New initiative focuses campus energy on water, collaboration

Emily Luke inspects coral specimens that have been growing in the lab within the Robert B. Annis Water Resource Institute (AWRI) in Muskegon on Wednesday, July 8, 2015. GVL / Archive

Emily Luke inspects coral specimens that have been growing in the lab within the Robert B. Annis Water Resource Institute (AWRI) in Muskegon on Wednesday, July 8, 2015. GVL / Archive

Alexandra Loyd

Grand Valley State University recently adopted a new water awareness campaign called the Making Waves About Water Initiative (MWI). The initiative is set to be GVSU’s focus for the next two years, officially beginning in the fall.

The goal of the water initiative is to create collaboration across campus — among students, faculty and staff, as well as within the overall community, according to the MWI homepage. The goal of the initiative is to explore and investigate the many ways that water touches our lives, from being a life-force to defining GVSU’s relationship to the Grand River and Lake Michigan. 
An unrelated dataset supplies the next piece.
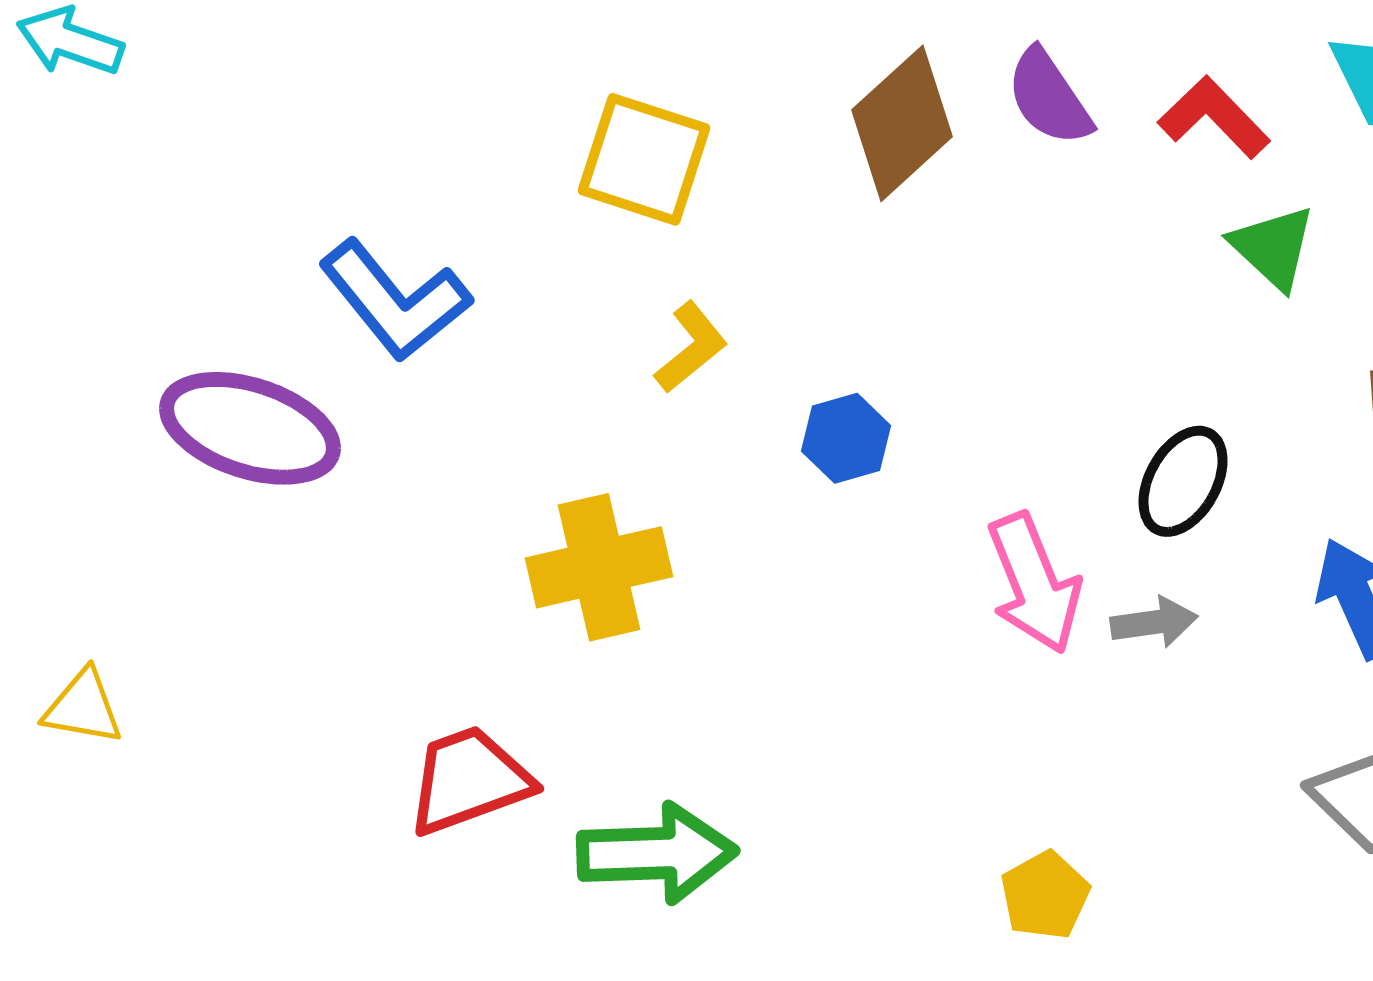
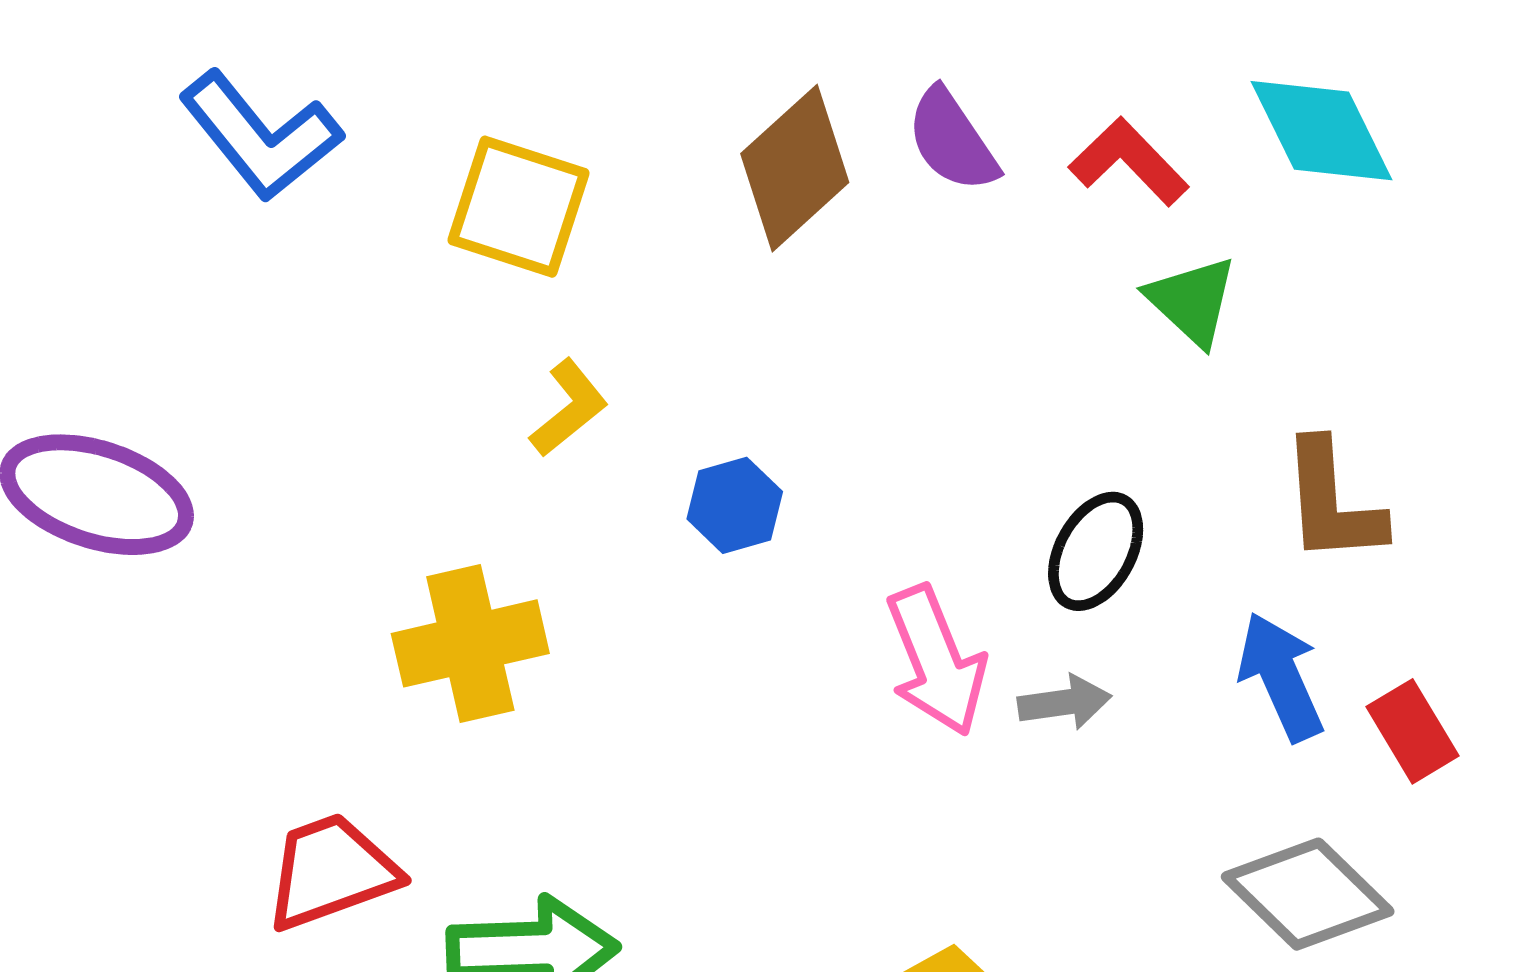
blue L-shape: (395, 300) -> (260, 136), moved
“The Provost was the one that proposed the idea, and there are about 78 other GVSU faculty and staff interested in working on the project,” said co-leader of the initiative and geology professor Peter Wampler. 

The program is currently set to span over two years. After that, GVSU’s provost wants to do different themes every few years in a similar way to better educate students on important topics that make up the planet and life as we know it. 
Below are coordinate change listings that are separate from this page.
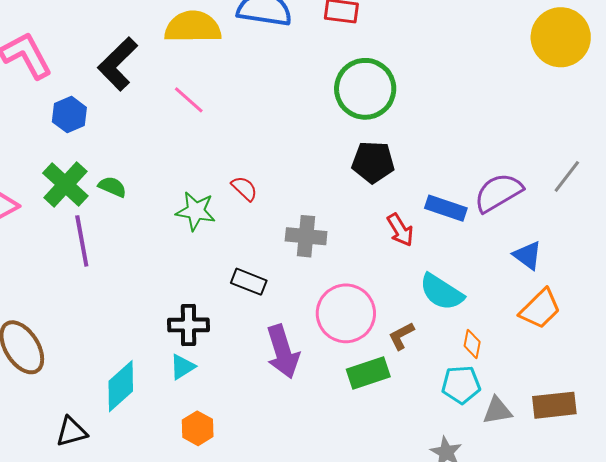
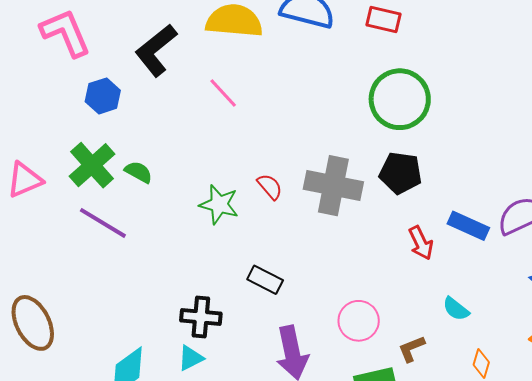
gray cross: (306, 236) -> (333, 186), moved, size x1.4
purple line: (82, 241) -> (103, 223), turned -54
cyan semicircle: (442, 292) -> (456, 309), size x0.6
pink circle: (346, 313) -> (359, 321), size x0.7

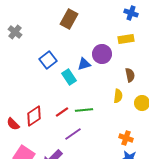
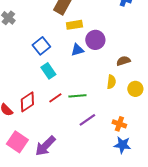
yellow rectangle: (126, 39) -> (74, 25), moved
brown semicircle: (130, 75) -> (123, 61), turned -96
cyan rectangle: (69, 77) -> (48, 71), moved
purple line: (73, 134) -> (87, 120), moved

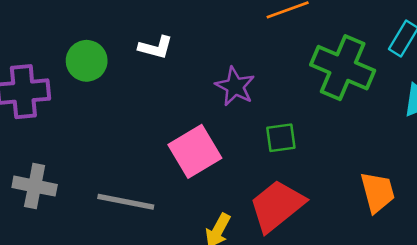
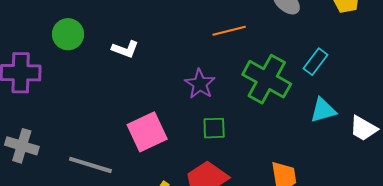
green circle: (87, 61) -> (68, 34), moved
purple star: (235, 86) -> (200, 84), moved

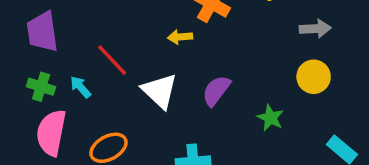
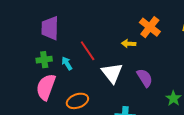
green cross: (41, 87) -> (44, 60), turned -35
purple semicircle: (216, 91) -> (145, 78), turned 102

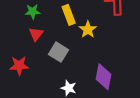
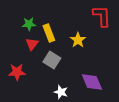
yellow rectangle: (69, 15) -> (49, 33), moved
purple diamond: (104, 77) -> (92, 82), turned -35

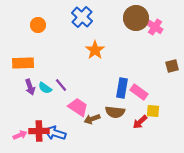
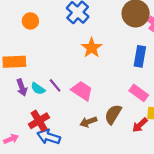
blue rectangle: (122, 88) -> (140, 56), moved
pink trapezoid: (78, 107) -> (82, 91), moved
brown semicircle: (115, 112) -> (113, 114), turned 114
red cross: (39, 131) -> (39, 121), moved, turned -30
“The next two years after this could be focused on energy or something like that,” Wampler said. “We’re hoping to integrate the theme of water into some new classes, as well as have colloquia speakers come to campus to get people focused on water and hopefully modify activities that are already happening to get more of a water focus for the next two years.”

“The overall vision of the program can be summed up in three specific goals,” said co-leader and English professor Kathryn Remlinger. “The MWI aims to form an “interdisciplinary collaboration” around campus, increase student and faculty interaction and use water as a theme to explore by students.”
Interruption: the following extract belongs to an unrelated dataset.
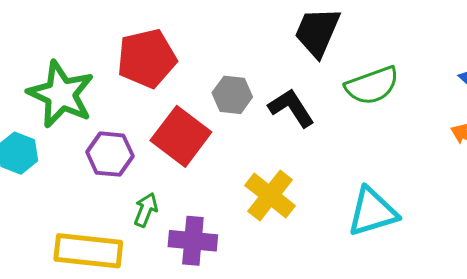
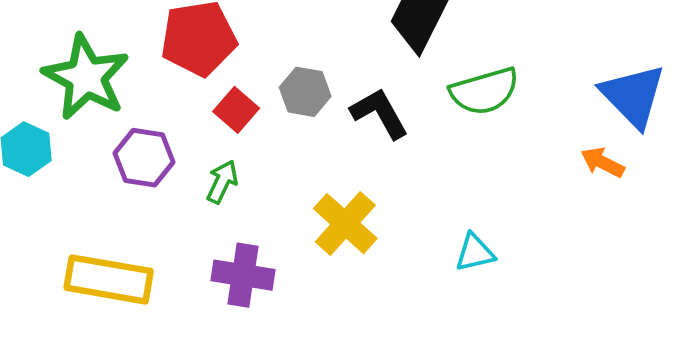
red square: (181, 136) -> (236, 110), moved, size x0.6
green arrow: (146, 210) -> (222, 182), moved
cyan triangle: (372, 212) -> (475, 253), size x0.6

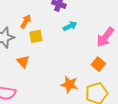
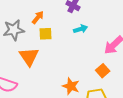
orange triangle: (23, 62) -> (29, 57), size x1.5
The initiative is interdisciplinary between departments all across campus. While the focus is water, the group is eager to look at the program from many different views.

Remlinger said that the MWI ties in with GVSU’s identity as a liberal arts institution because it serves as a way of emphasizing, learning and understanding. 

For example, a geology student might look at water as it’s related to rivers and river beds, but in a literature class, the focus may be themes and the symbolic features of water. The theme will portray the importance of water as a resource.

“The initiative is important to our identity as a campus because our campus is located near rivers and near Lake Michigan, as well as GVSU’s Annis Water Institute,” Remlinger said. “This project brings awareness of climate change both locally and globally — because water is so important, we have to have it — it’s a life source.” 

Wampler said that the process of unrolling the MWI is going to be highly student-driven. 

“If students want to be involved in some specific aspect of the initiative, they can email us and share their ideas,” Wampler said. 

“There is a place on the initiative’s website where students can drop ideas about activities or anything related to water that they’d like to make aware — both things that are already happening, or new things as well, so it can be talked about and discussed more — we want this to be really interactive, not just another thing given to students by their professors.”

Remlinger said that the more out-of-the box ideas they conceive, the better it will be for the project. Having fun experiences outside of the classroom go hand in hand with that creativity.

“It’s not just the serious side of water, but the fun sides too,” Wampler said. “One of our teams is called Water Wanderings. One idea we talked about was having a series of field trips before school starts, like next year or the year after, where students go to cool places like the Sleeping Bear Dunes and just explore water stuff.”

Community interaction and engagement to create awareness is important to the MWI as well. 

“GVSU can partner with different organizations that focus on water, such as looking at PFAS and contamination and figuring out how research at Grand Valley can help create awareness or eliminate that,” Remlinger said. 

For students looking to get involved right away, the MWI is hosting a logo contest where the community is encouraged to submit their logo designs to be considered as the MWI’s official logo. The deadline to submit designs is Monday, Feb. 18.